Hello, first time poster.
My objective is to have my YUN connect to a TCP service on my home automation system (Crestron), periodically request some parameters from it (relating to the thermostat), and store them locally on the YUN. Eventually I will use Tembo to write them to a Google spreadsheet, this is just the first step for me in the process of putting the whole thing together.
So far, it works great... once. The sketch connects to the Crestron succesfully, write() the "poll" string to the Crestron, receive the data from the Crestron, and parse the data on the YUN side.
The trouble is, it only works once. Subsequent iterations of the write() function return 0. (The first iteration returns 6). I can see on my Crestron debugger that the socket is still open, but no data are received on the socket.
Does it have something to do with the fact the YunClient is invoked every iteration through the loop? This also doesn't make sense, because it is invoked, then the "poll" command is sent, and it is after the 2nd call of the YunClient when the return data are parsed.
Thank you for any help.
String command, heatCall, coolCall;
float setpoint, currtemp;
unsigned long time;
unsigned long pollLast;
const unsigned long pollDelay = 4000;
while (!Console); // wait for a serial connection
time = millis();
char c = crestron.read();
if ( c == '\n')
Console.print("Command is ");
command = "";
command += c;
if ( time - pollLast > pollDelay )
int bytesSent = crestron.println("poll"); //THIS ONLY WORKS THE FIRST TIME
pollLast = time;
delay(1000); // I really shouldn't need this, right?
By putting everything related to the YunClient connection in loop(), you are making and breaking the connection on every iteration. I'm surprised it even works the first time, since it appears you are saying the response to the first poll isn't received until the second iteration?
I think you will have much more luck if you make the YunClient global, do the connect in setup(), then do only the reads and writes in loop(). That should be a good proof of concept requiring minimal changes.
If that works, you will probably want to make it more robust (but don't add that complication until the basic comm is working.) the issue is that if the connection is lost (network gets unplugged, Crestron closes the socket for some reason, or the Crestron reboots) the only way to get communications back would be to reset the Yun.
To make it more reliable, have a flag that says wether the connection is open or closed. Set that to closed in setup(). At the top of the loop, if the flag says closed, open the connection and set the flag to open. In the body of loop, check for and track errors. At the bottom of the loop, if there were errors, close the connection and set the flag to closed.

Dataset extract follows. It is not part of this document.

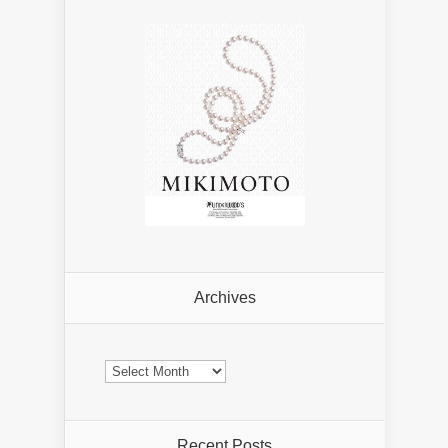
Archives
Archives
Recent Posts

This way, the connection is opened in one place at the top of the loop, but only if necessary. And if there is a problem, the connection will be automatically closed and reopened.

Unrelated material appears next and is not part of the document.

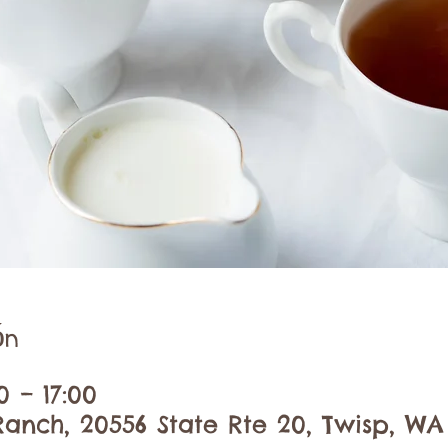
ón
0 – 17:00
anch, 20556 State Rte 20, Twisp, WA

The alternative is to make the connection at the top of loop(), send the command and WAIT until you get a response or a timeout, then close the connection. This way the connection is opened/closed every time, which may be a lot of unnecessary overhead.
Thank you for your response. I think I fixed it based on your suggestion.
Originally I tried to move both the Yunclient declaration and the connect call into the setup() and then tried the declarations section, neither worked. It seems to work when I put the YunClient declaration above the setup(), and the connect() within setup().
I will try your suggestion of flagging or testing the connect feedback in loop(), so if it gets disconnected it will get connected again, but not repeatedly if already connected.
Thank you for the help.
It seems to work when I put the YunClient declaration above the setup(), and the connect() within setup().
Good news, Yes, that's exactly the right pattern.
Putting the declaration at the top of the file makes it globally accessible to everything below it in that file, including setup() and loop(). By not having it within a function it has a permanent lifespan, so it is never deallocated or destroyed. Then setup() can make the initial connection once, and loop() can maintain the connection and process the communications.
You could put the connect() call in loop(), but then you would have to add some protection mechanism to prevent it from constantly calling connect() and only call it when necessary (the second part of the discussion.)